Exercise goal: Before printing, remove every picture; then print the lines below exactly, from the first line through the line containing "утвержденной Адресно-инвестиционной".

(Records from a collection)
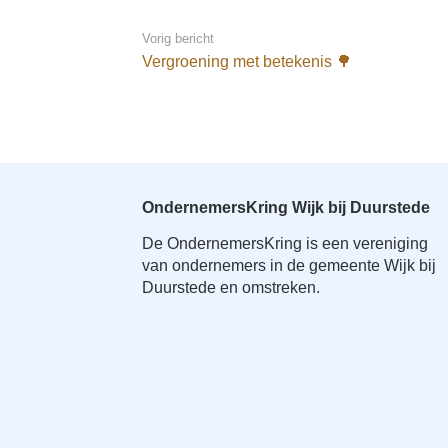
Vorig bericht
Vergroening met betekenis 🌳
OndernemersKring Wijk bij Duurstede
De OndernemersKring is een vereniging
van ondernemers in de gemeente Wijk bij
Duurstede en omstreken.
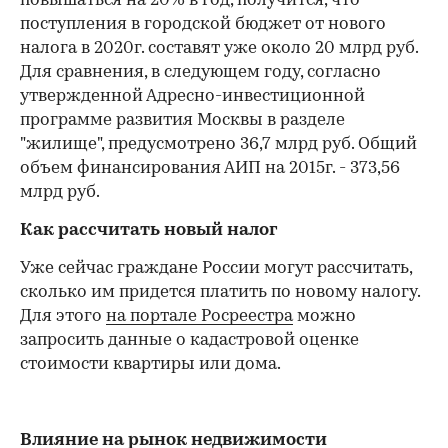
повышаться на 20% в год, получится, что
поступления в городской бюджет от нового
налога в 2020г. составят уже около 20 млрд руб.
Для сравнения, в следующем году, согласно
утвержденной Адресно-инвестиционной
программе развития Москвы в разделе
"жилище", предусмотрено 36,7 млрд руб. Общий
объем финансирования АИП на 2015г. - 373,56
млрд руб.
Как рассчитать новый налог
Уже сейчас граждане России могут рассчитать,
сколько им придется платить по новому налогу.
Для этого
на портале Росреестра
можно
запросить данные о кадастровой оценке
стоимости квартиры или дома.
Влияние на рынок недвижимости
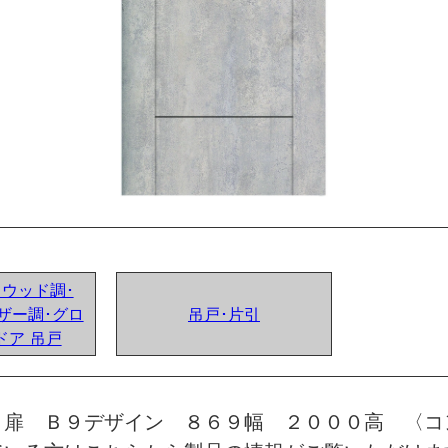
ンドウッド調･
ザー調･グロ
吊戸･片引
ドア 吊戸
 扉 Ｂ９デザイン ８６９幅 ２０００高 〈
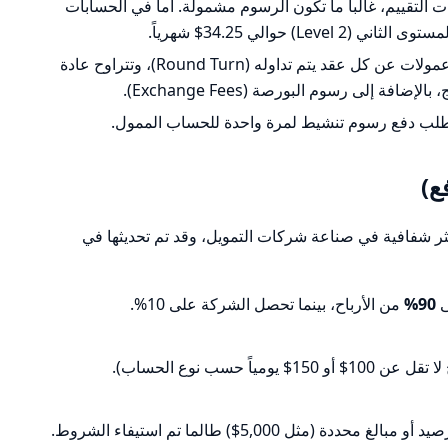
التقييم، غالباً ما تكون الرسوم مشمولة. أما في الحسابات
L) حوالي 34.25$ شهرياً.
يتم خصم عمولات عن كل عقد يتم تداوله (Round Turn)، وتتراوح عادة
 يطلب دفع رسوم تنشيط لمرة واحدة للحساب الممول.
ع)
 السحب في Topstep من الأكثر شفافية في صناعة شركات التمويل، وقد تم تحديثها في
ى
90%
من الأرباح، بينما تحصل الشركة على 10%.
1$ أو 150$ يومياً حسب نوع الحساب).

Written solution:
Vorig bericht
Vergroening met betekenis 🌳
OndernemersKring Wijk bij Duurstede
De OndernemersKring is een vereniging
van ondernemers in de gemeente Wijk bij
Duurstede en omstreken.
повышаться на 20% в год, получится, что
поступления в городской бюджет от нового
налога в 2020г. составят уже около 20 млрд руб.
Для сравнения, в следующем году, согласно
утвержденной Адресно-инвестиционной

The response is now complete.